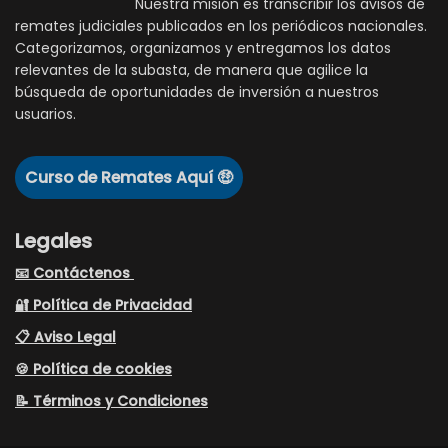
Nuestra misión es transcribir los avisos de
remates judiciales publicados en los periódicos nacionales.
Categorizamos, organizamos y entregamos los datos
relevantes de la subasta, de manera que agilice la
búsqueda de oportunidades de inversión a nuestros
usuarios.
Curso de Remates Aquí 🤑
Legales
📧 Contáctenos
🔐 Política de Privacidad
📋 Aviso Legal
🍪 Política de cookies
📝 Términos y Condiciones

- [BRIEF] From the line that contains "relevantes de la" through the final line of the entries above, every line must be reproduced exactly and nothing more.

- [THE ANSWER]
relevantes de la subasta, de manera que agilice la
búsqueda de oportunidades de inversión a nuestros
usuarios.
Curso de Remates Aquí 🤑
Legales
📧 Contáctenos
🔐 Política de Privacidad
📋 Aviso Legal
🍪 Política de cookies
📝 Términos y Condiciones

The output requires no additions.